There is no doubt that being turned down for a credit card will have an effect on your credit score. However, how it affects your score depends on a couple of different factors.
Credit scores
Your credit score is a three-digit number that ranges from 300 to 850. The higher the number, the better your credit score is. Your credit report tells potential lenders how ‘trustworthy’ you are. This is why it is important that you try to obtain the highest score possible.
Your credit scores is calculated based on:
- 35% = Your payment history
- 30% = The total amount of your debt
- 15% = The duration of your credit history
- 10% = Amount of ‘new credit’ accumulated
- 10% = The different types of credit you hold
To maintain a good credit score, it is important that you keep up with your repayments, maintain low balances on all your accounts, do not apply for several lines of credit in quick succession, and only open accounts that you need.
It is also helpful to regularly check your credit report, where possible set up automatic payments, and work towards reducing any debt that you owe.
Being declined for a credit card
While it is true that your credit card application being declined will affect your score, it will not affect your score in the way you may expect.
The actual application being turned down will not directly affect your score because lenders will not necessarily be aware that this was the case. Your credit report will show ‘new credit lines’ and ‘accounts held,’ so a lender could compare this list to determine how many ‘new lines’ did not become ‘accounts held.’ But, they will not know why this was the case, you could have turned the credit down rather than the lender turning you down.
How will my score be affected?
The answer depends on how good your score is, and how many ‘new credit lines’ you have applied for recently.
If you have a healthy credit score and have only applied for a couple of cards recently, then the effect on your credit score will most likely be insignificant enough to cause any real damage to your score. Ensure that you wait at least 6-18 months before applying for more credit, and that you continue to use your existing credit responsibly.
If your credit score isn’t great and you have applied for several ‘credit lines’ in a short space of time, then the damage to your credit score will be more significant. If this is the case, then you should focus more on repairing your score than obtaining further credit. The higher your credit score, the more likely you are to be approved for credit in the future.
Conclusion
Your credit score is what lenders use to determine if you are considered ‘trustworthy’ enough to repay debts on time. Your credit score will be in the range of 300-850. The higher your score, the more reliable you are considered.
There are several factors involved when calculating your credit score. However, the biggest influence is your payment history.
This hard inquiry is reflected in your credit report.

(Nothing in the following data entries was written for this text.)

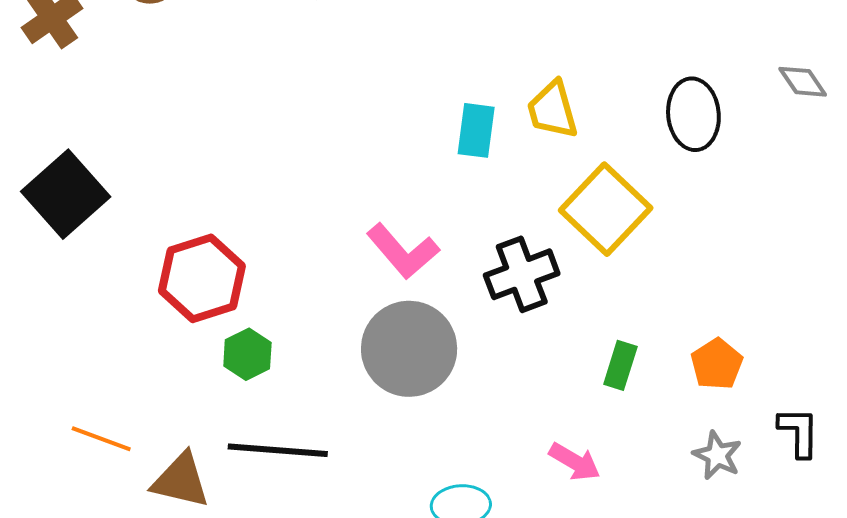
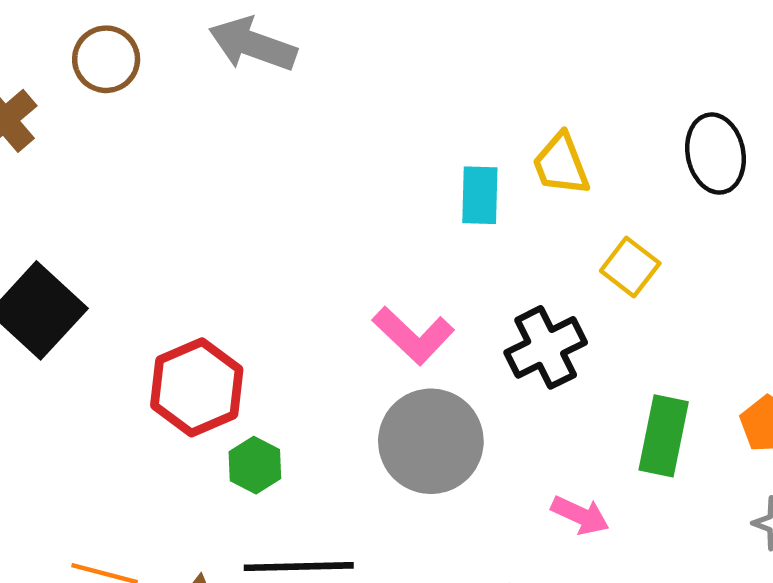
yellow square: (606, 209) -> (630, 267), size x0.6
green rectangle: (620, 365) -> (664, 436), size x1.5
pink arrow: (575, 462) -> (580, 515), moved

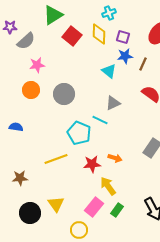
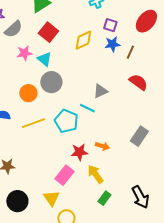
yellow diamond: (99, 34) -> (83, 40), moved, turned 65
red square: (72, 36) -> (48, 32), moved
cyan triangle: (109, 71) -> (44, 59), moved
orange circle: (31, 90) -> (28, 93), moved
yellow line: (56, 159) -> (33, 123), moved
yellow triangle: (56, 204) -> (51, 198), moved
pink rectangle: (94, 207) -> (64, 175), moved

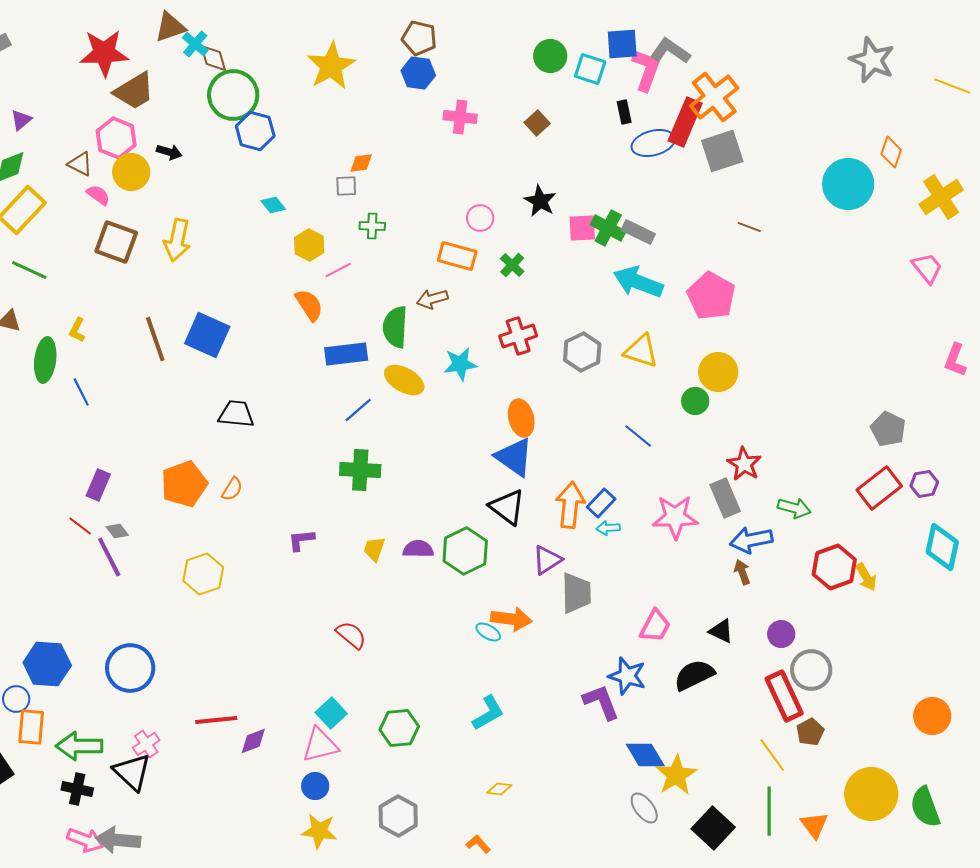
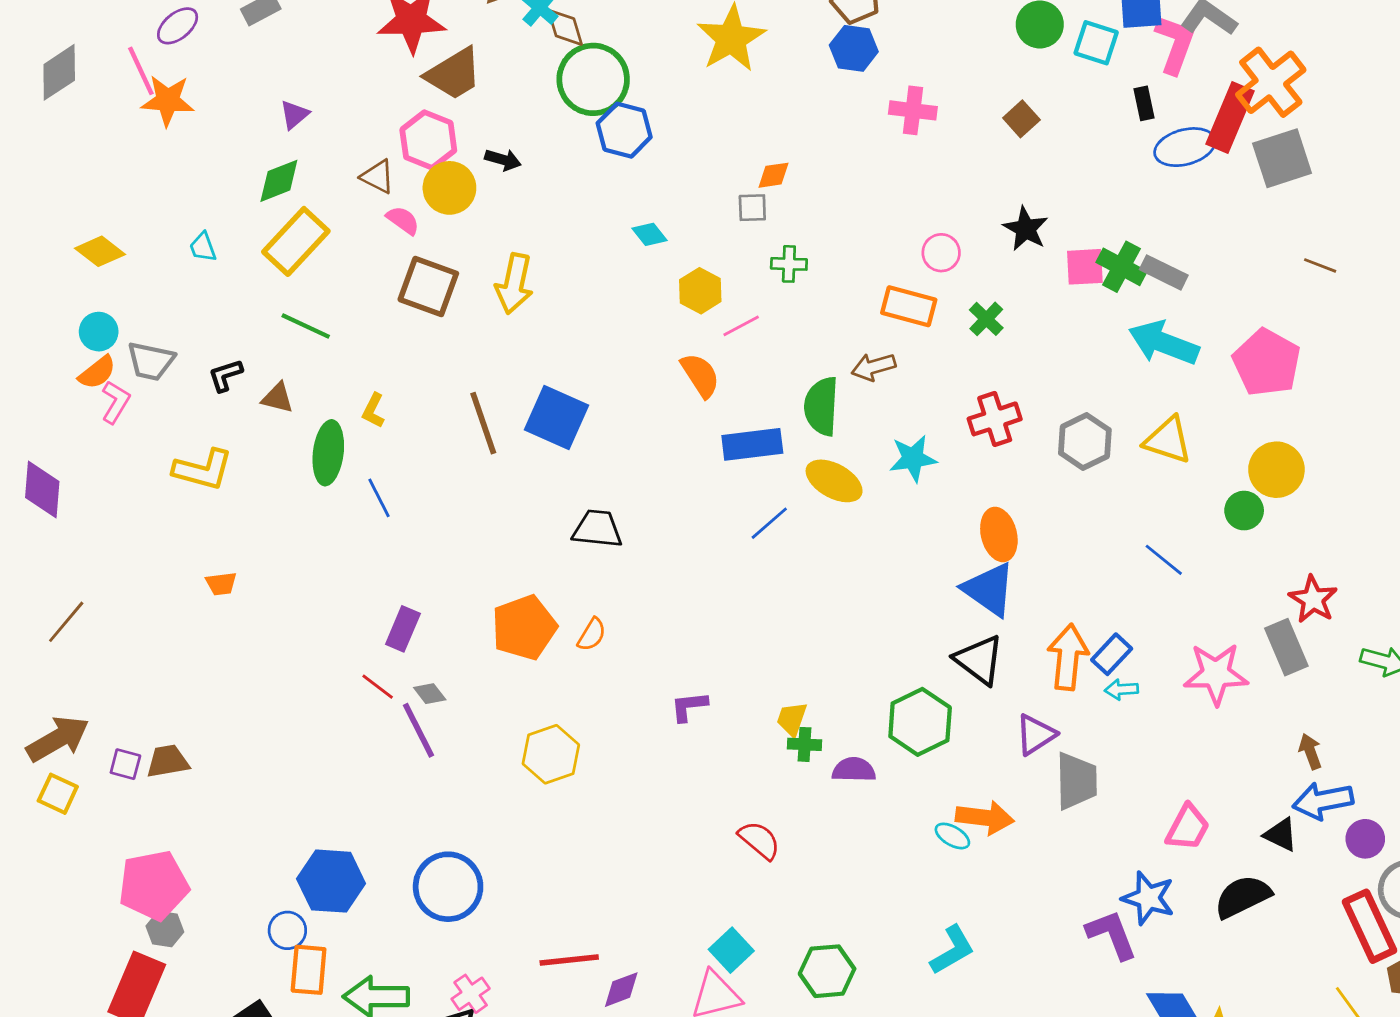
green cross: (360, 470) -> (804, 744), moved, size x0.6
blue arrow: (751, 540) -> (1323, 801), moved
purple semicircle: (418, 549) -> (854, 770), moved

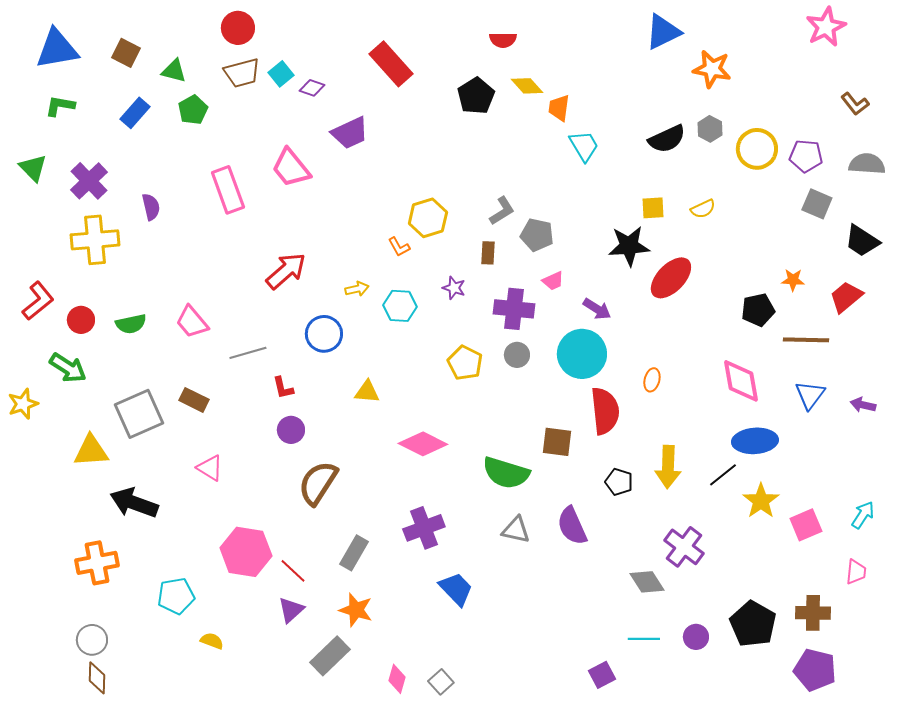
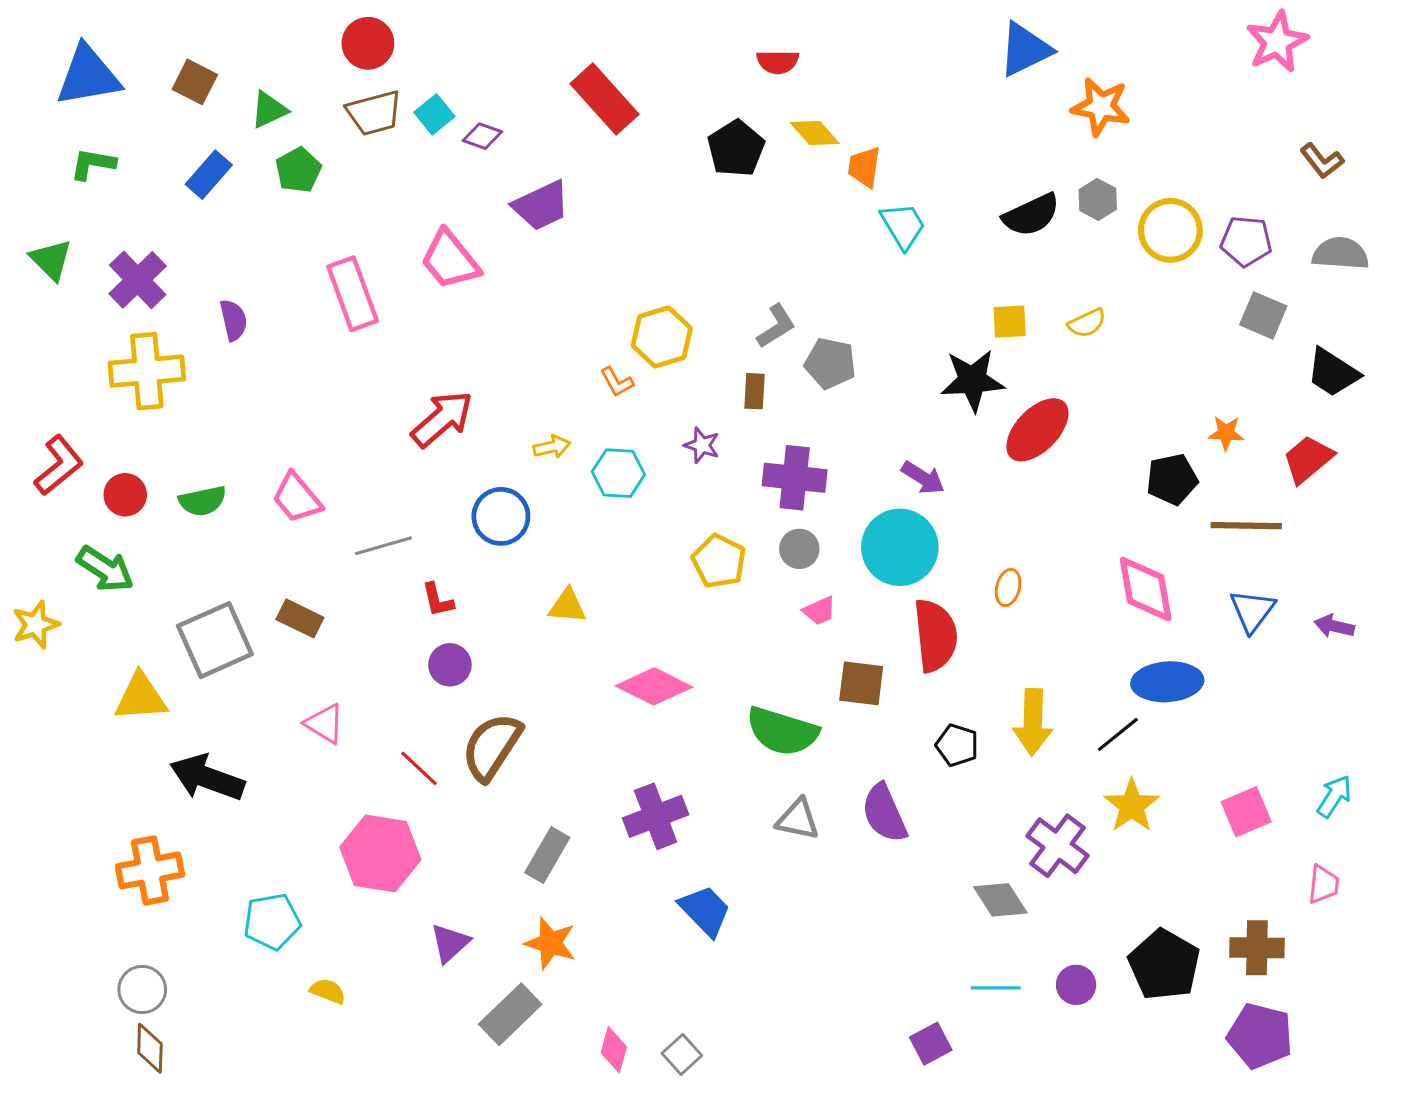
green triangle: (174, 71) -> (269, 110), turned -40
pink trapezoid: (553, 281) -> (819, 611), moved
yellow star: (761, 501) -> (1132, 806), moved
red line: (293, 571) -> (419, 768), moved

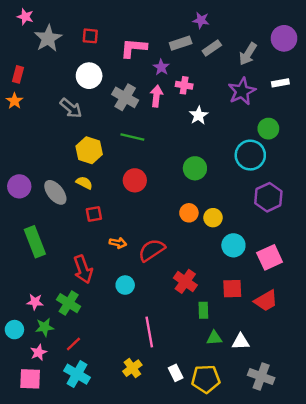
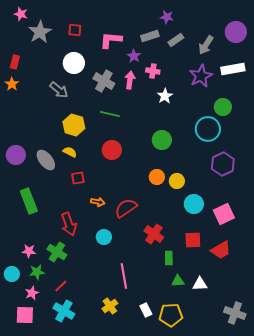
white rectangle: (280, 83) -> (233, 69), size x1.6
gray cross: (261, 376) -> (235, 313), moved

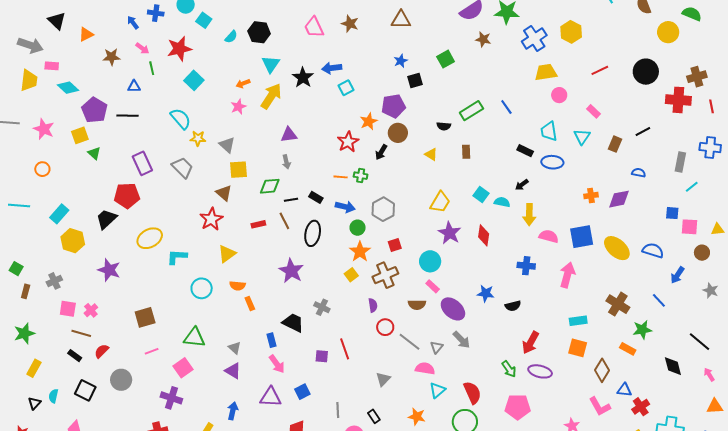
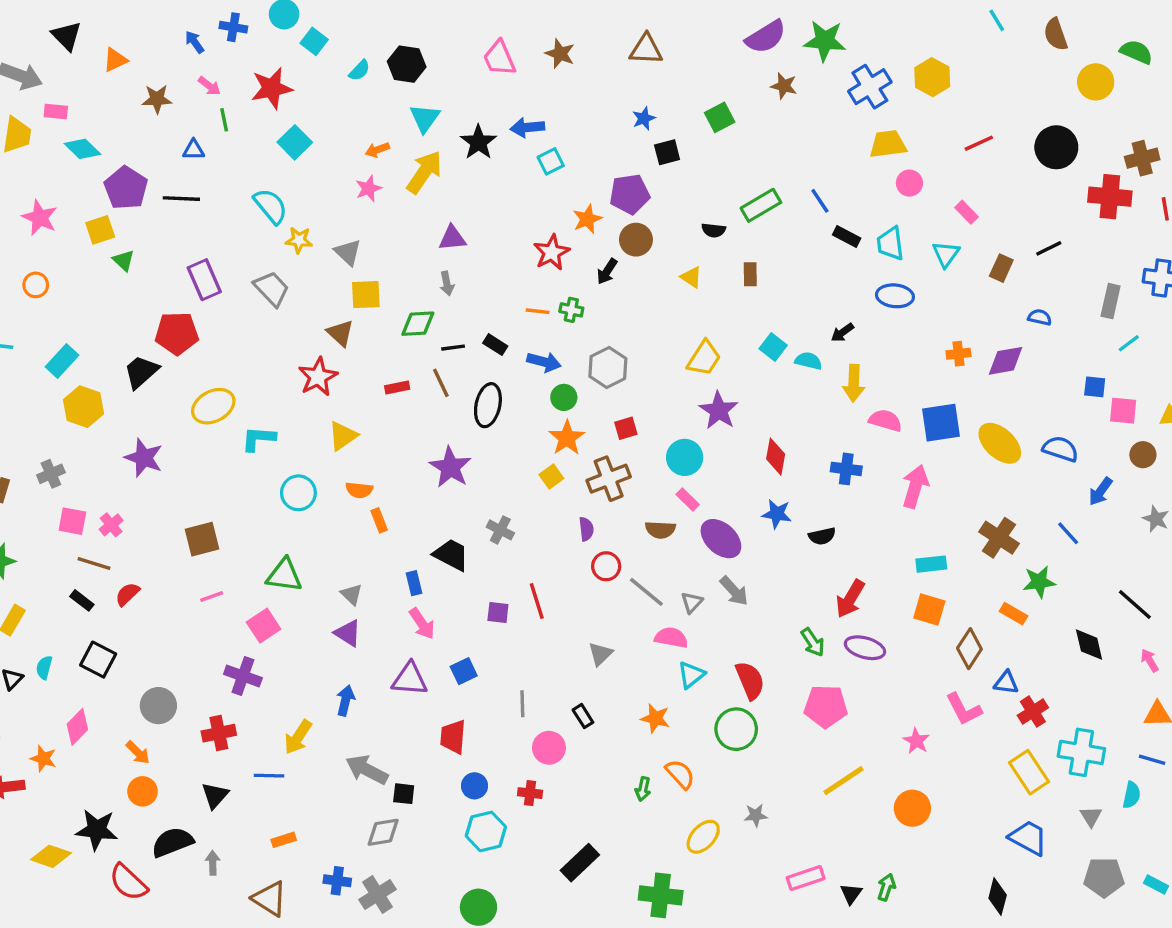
black rectangle: (525, 151) -> (847, 236), moved
red diamond: (484, 235) -> (776, 457), moved
gray circle: (121, 380) -> (158, 706), moved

But such inquiries form only 10% of your credit score.
Other factors are taken into consideration, such as how much you owe, and the length of your credit history.
In case your loan or credit card application is rejected, it is important to look into the reason. Every year you’re able to get a copy of your credit report from the credit reporting agencies. This right is covered under the Fair Credit Reporting Act. Read through your report carefully, and follow up any discrepancies with the credit agencies right away.